== INFORMATION ==
══════════
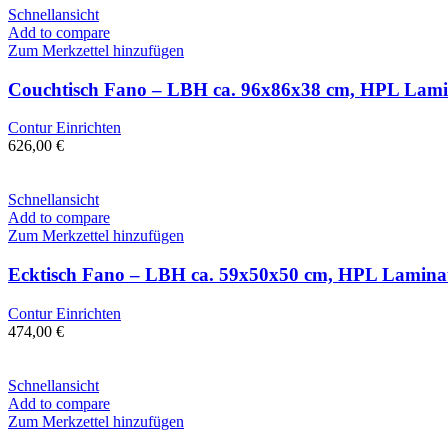
Schnellansicht
Add to compare
Zum Merkzettel hinzufügen
Couchtisch Fano – LBH ca. 96x86x38 cm, HPL Lami
Contur Einrichten
626,00
€
Schnellansicht
Add to compare
Zum Merkzettel hinzufügen
Ecktisch Fano – LBH ca. 59x50x50 cm, HPL Laminat
Contur Einrichten
474,00
€
Schnellansicht
Add to compare
Zum Merkzettel hinzufügen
══════════
== WHAT TO DO ==
Transcribe all the lines above exactly, apart from the pictures.

== FINISHED EXERCISE ==
Schnellansicht
Add to compare
Zum Merkzettel hinzufügen
Couchtisch Fano – LBH ca. 96x86x38 cm, HPL Lami
Contur Einrichten
626,00
€
Schnellansicht
Add to compare
Zum Merkzettel hinzufügen
Ecktisch Fano – LBH ca. 59x50x50 cm, HPL Laminat
Contur Einrichten
474,00
€
Schnellansicht
Add to compare
Zum Merkzettel hinzufügen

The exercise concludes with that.